Traditional Chinese Medicne and Fertility Research


Influence of Acupuncture on the pregnancy rate in patients who undergo assisted reproduction therapy: Paulus, et.al. Fertility and Sterility Vol: 77, No. 4, APRIL 2002

In this study acupuncture was only given just before and after embryo transfer. The group that got the acupuncture achieved 60 % more pregnancies than did the control group that did not get the acupuncture.


Effect of acupuncture on sperm parameters of males suffering from subfertility related to low sperm quality: Siterman et.al. Arch Androl, 39(2):155-61 1997 Sep-Oct

In this study both sperm quality and quantity were increased by acupuncture.


Effects of acupuncture and moxa treatment in patients with semen abnormalities. Gurfinkel et.al. Asian J Androl. 2003 Dec;5(4):345-8

In this study men receiving acupuncture had significant increases in the percentage of normal-form sperm compared to the control group that did not receive acupuncture.


A Randomized Study Evaluating Acupuncture
as an Adjunct to IVF

Rodolfo Quintero, M.D., Wendy Yu, L.Ac., Brandon Horn, L.Ac., J.D., Daoshing Ni, D.O.M., Barry Schifrin, MD., Brian Acacio, M.D.
Department of Obstetrics and Gynecology, Glendale Adventist Medical Center (GAMC) and the Eastern Center for Complementary Medicine, Glendale, CA

Conclusions: Our study shows a significantly lower amount of gonadotropins used when IVF is combined with standard acupuncture. A 70% pregnancy rate was also achieved with standard acupuncture and IVF, compared to 25%. Larger prospective trials are necessary.

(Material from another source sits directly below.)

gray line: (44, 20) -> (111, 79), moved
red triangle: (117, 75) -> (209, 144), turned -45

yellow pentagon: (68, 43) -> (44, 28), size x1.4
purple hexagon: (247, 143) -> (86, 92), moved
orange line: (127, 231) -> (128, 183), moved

Acupuncture & IVF Poor Responders: A Cure? P.C. Magarelli,
D.K. Cridennda. Reproductive Medicine & Fertility Center, Colorado Springs, CO

Conclusions: Significant increases in pregnancy outcomes were con-
firmed by this study and the data uniquely supported the advantage of
acupuncture in patients with normal PI. Finally, this study
is the first to demonstrate that the use of acupuncture in patients with poor prognoses (elevated Peak FSH, longer history of infertility, poor sperm morphology) can achieve similar pregnancy rates to normal prognosis patient.

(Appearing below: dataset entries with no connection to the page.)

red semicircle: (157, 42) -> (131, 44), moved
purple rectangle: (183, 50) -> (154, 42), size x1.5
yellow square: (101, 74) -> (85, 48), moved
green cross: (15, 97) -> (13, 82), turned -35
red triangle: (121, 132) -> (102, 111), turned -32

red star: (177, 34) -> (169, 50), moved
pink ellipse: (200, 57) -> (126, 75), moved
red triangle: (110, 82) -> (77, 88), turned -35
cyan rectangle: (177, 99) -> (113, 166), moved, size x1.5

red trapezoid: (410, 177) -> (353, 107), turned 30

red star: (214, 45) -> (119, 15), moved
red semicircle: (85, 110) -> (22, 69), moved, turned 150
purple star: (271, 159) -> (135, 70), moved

Worrying Doesn’t Help Matters:  Women Who Are Very Concerned About Medical Or Professional Implications Of Their IVF Cases Are Less Likely To Get Pregnant

(Klonoff-Cohen and Natarajan, The Concerns During Assisted Reproductive Technologies (CART) scale and pregnancy outcomes, Fertility and Sterility, Vol.81, No.4, April 2004.)

Researchers at the University of California San Diego found that patients who worry about certain aspects of their assisted reproductive technology cases are likely to produce fewer eggs and have a lesser chance of becoming pregnant than others who are more unconcerned.

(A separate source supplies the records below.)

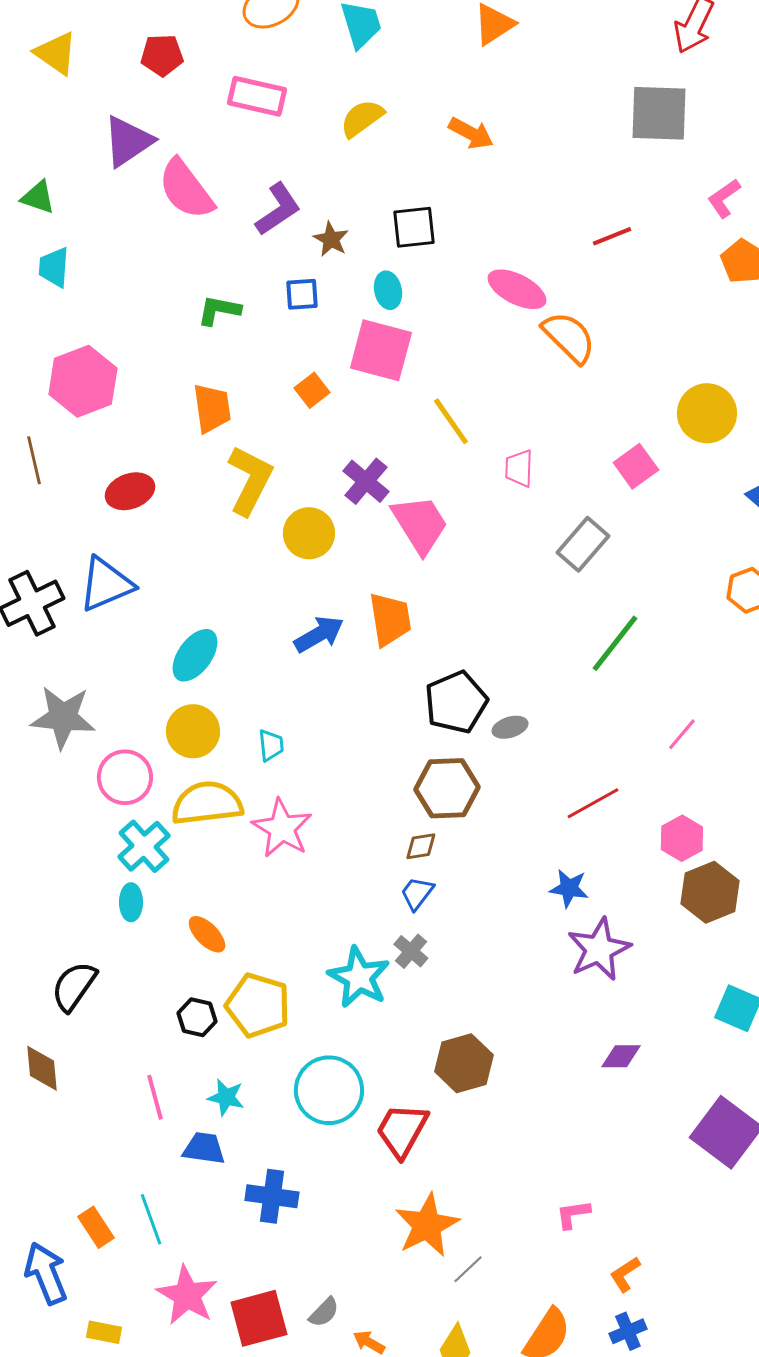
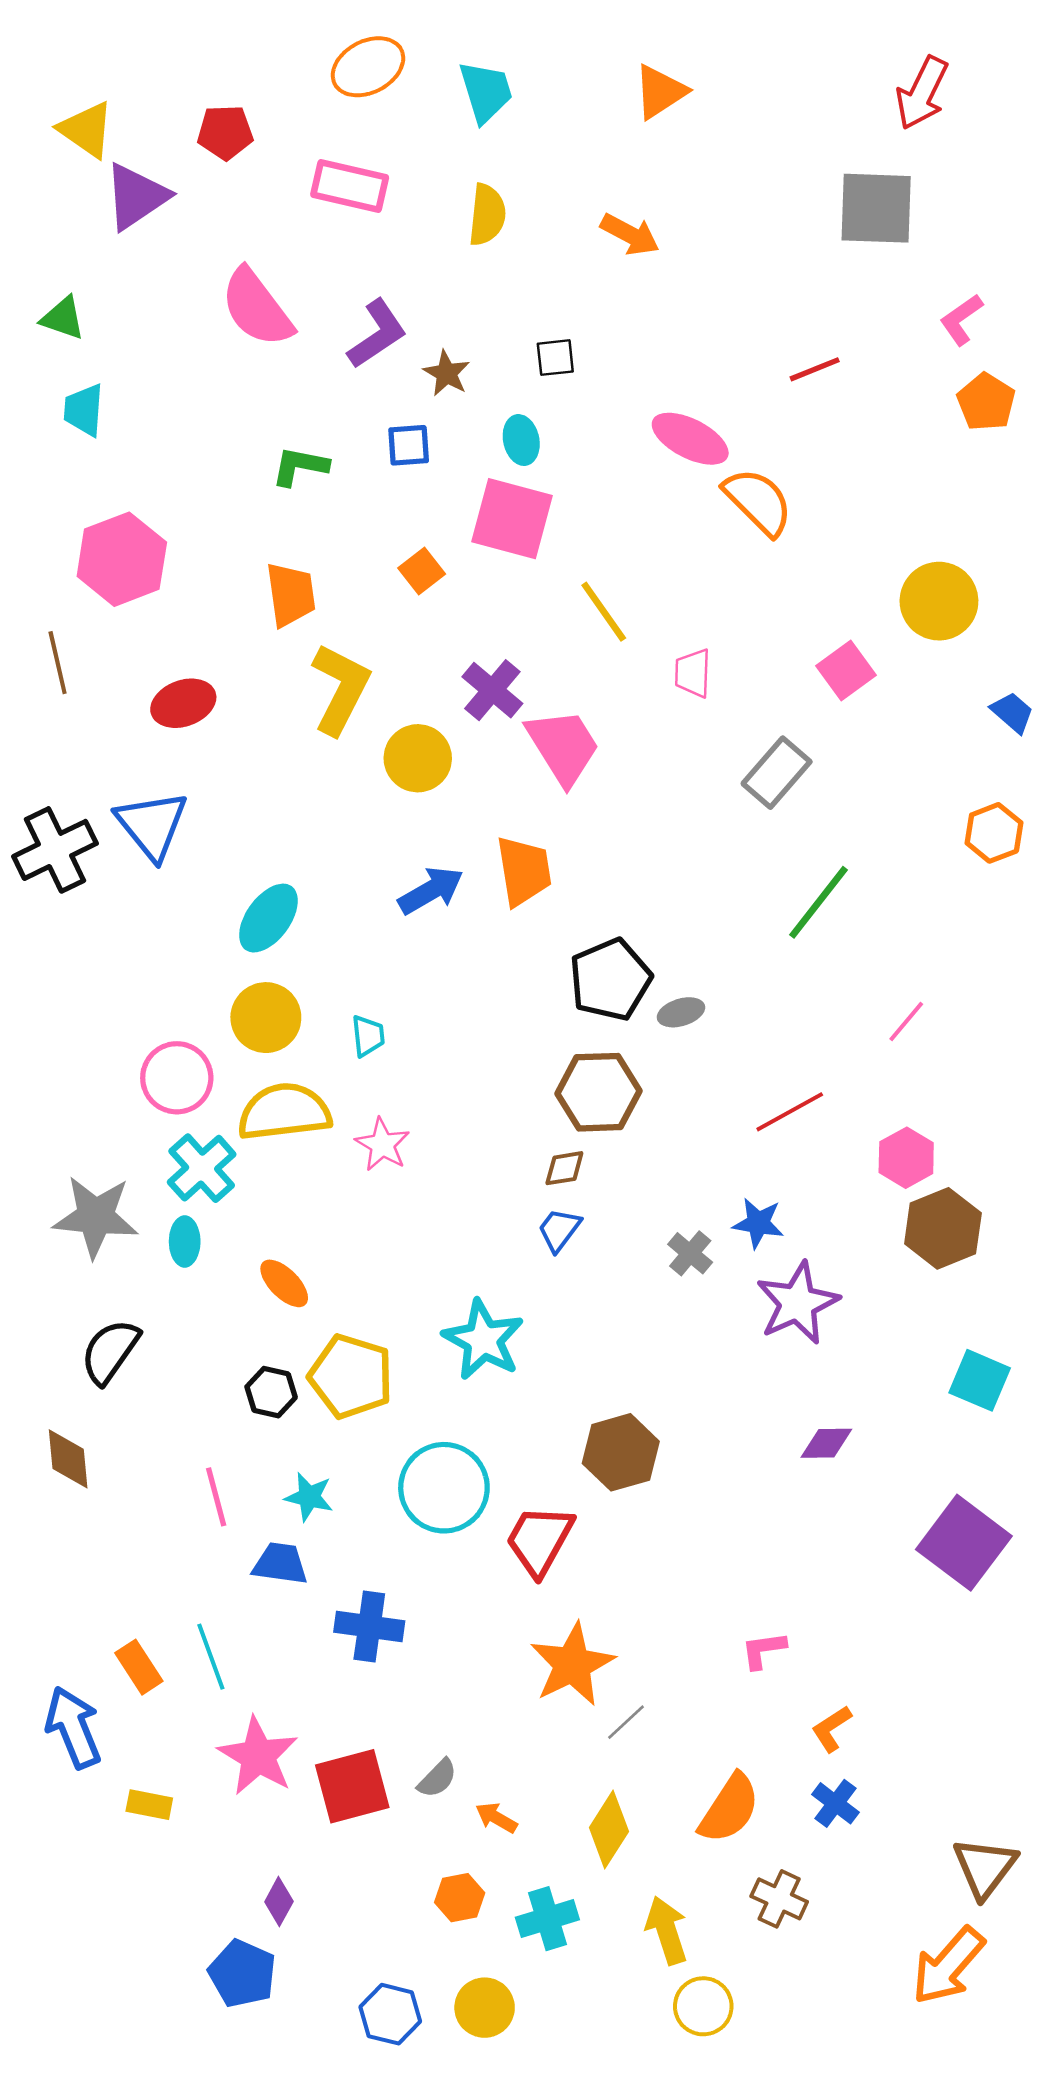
yellow semicircle: (362, 118) -> (487, 215), turned 132
purple triangle: (128, 141) -> (136, 196), moved
black square: (414, 227) -> (555, 358), size x0.7
blue triangle: (106, 584) -> (152, 825), turned -46
gray star: (63, 717) -> (96, 1217), moved
pink star: (282, 828) -> (382, 1145), size x0.7
gray cross: (411, 951) -> (690, 1253), moved
blue cross: (628, 1331) -> (836, 1803), turned -30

In this prospective study, 151 women completed questionnaires at their initial clinic visit and at the time of their IVF or GIFT procedure. The questionnaires, developed from a survey of the scientific literature on stress and IVF, focused on concerns specific to IVF and GIFT- side effects, surgery, anesthesia, pain recovery, finances, missing work, and having a baby.

Women who were concerned about the medical aspects of the procedure had 20% fewer eggs retrieved and 19% fewer eggs fertilized than women who were less inclined to worry about it.  Women who were very concerned about missing work had 30% fewer eggs fertilized.  Those who were very concerned about finances associated with the procedure had a very high risk of not delivering a live infant.  Results were adjusted for different variables that could also play a part in predicting ART success: age, race, smoking, type of infertility, number of previous attempts to become pregnant, and number of children already born. 

Marian Damewood, MD, President of ASRM, commented,  “While no one has elucidated the physiological relationship between women’s concerns and the outcomes of their ART cases, we know that stress has a number of negative systemic effects.  Worry about missing work and fears surrounding ART medical procedures are definitely stress-inducers.  By the time patients arrive at ART, they’ve been through months or years of diagnosis, treatment and the emotional pain of infertility.  We need to do what we can to alleviate patients’ concerns and make the ART experience easier - giving them more information and creating more scheduling flexibility is a good place to start.”